Nécessité et proportionnalié des dispositifs

La CNIL rappelle la dimension essentielle de la préservation de l’anonymat dans l’espace public et alerte sur les risques d’atteinte aux droits et aux libertés fondamentales des personnes en cas de développement incontrôlé de ces nouvelles fonctionnalités.

Le recours à ce type de dispositifs ne peut être envisagé sans un examen, au cas par cas, de son caractère absolument nécessaire et doit être proportionné dans le temps et l’espace afin de ne pas porter une atteinte disproportionnée à la vie privée des personnes.

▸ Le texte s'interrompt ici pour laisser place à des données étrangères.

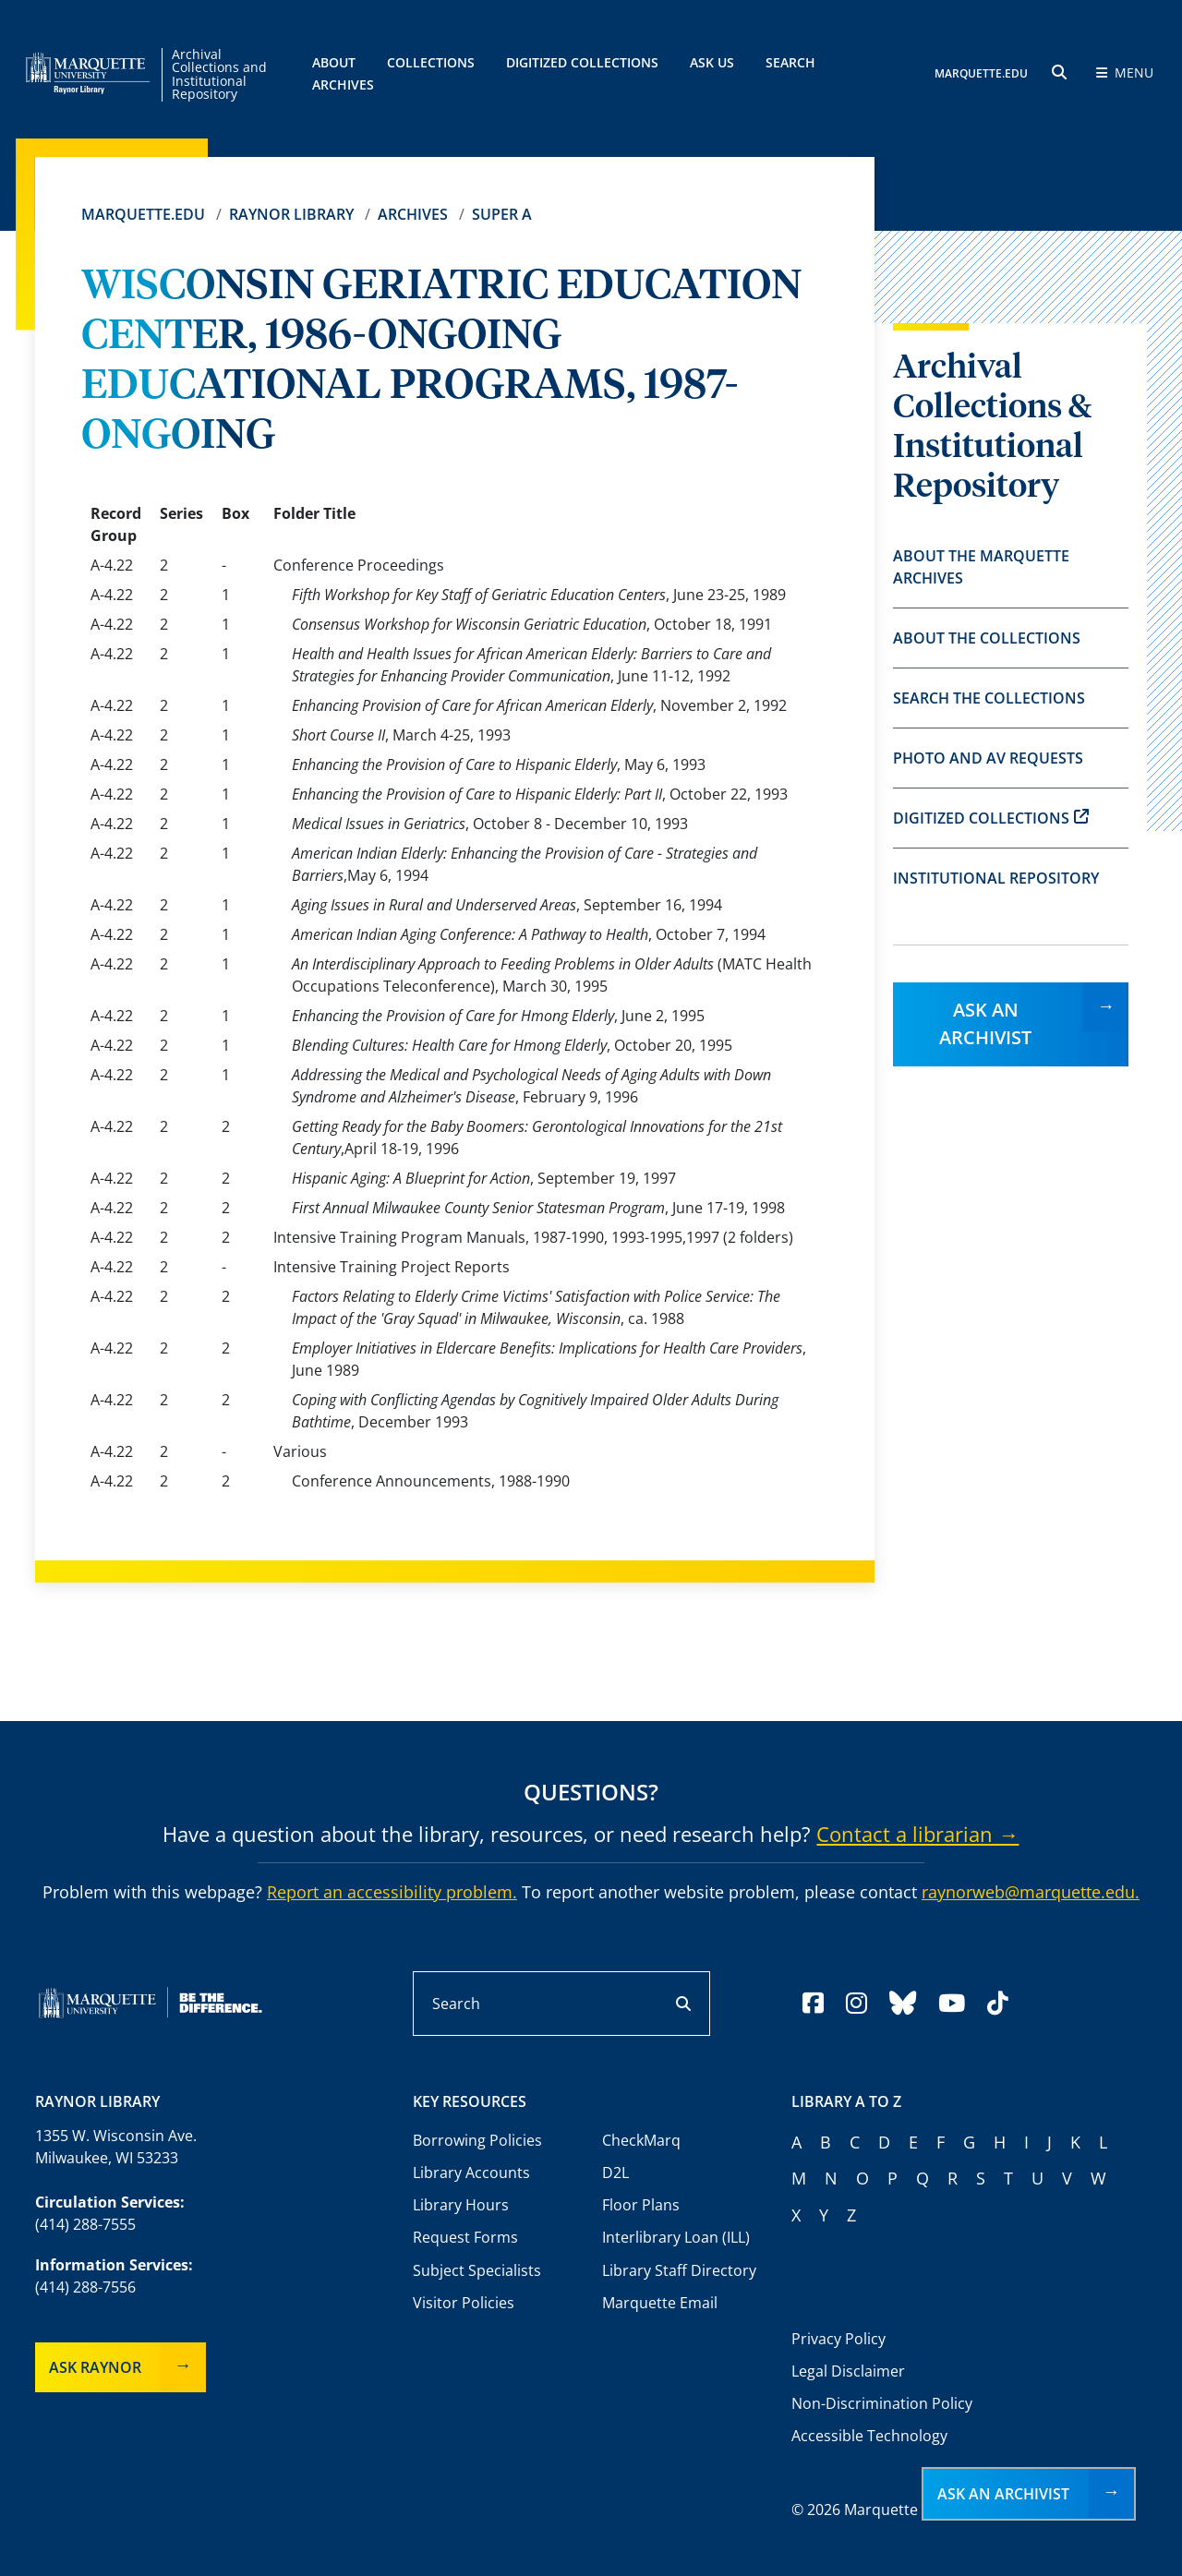  I want to click on Legal Disclaimer, so click(848, 2371).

Or, si les dispositifs de vidéoprotection sont encadrés par le code de la sécurité intérieure, le recours à des caméras dites "intelligentes" n'est, à ce jour, prévu par aucun texte spécifique.

Cas des données de santé

Concernant le cas spécifique des caméras thermiques qui enregistrent des données de santé, la CNIL rappelle que l'exploitation de ce type de données est, en général, interdite par le règlement sur la protection des personnes (RGPD) sauf "motifs d'intérêt public" visés par l’article 9.2.g et 9.2.i du RGPD ou consentement explicite de la personne.

Or, traiter des données sensibles de santé (comme la prise de température des individus) sans le consentement des intéressés ou passer outre le droit d'opposition des personnes implique, selon la CNIL, de mettre en place un cadre légal adapté au respect du RGPD.

Plus généralement, la CNIL appelle les différents acteurs concernés à une grande vigilance afin de ne pas pérenniser les instruments de surveillance par caméras dans les lieux publics ou ouverts au public.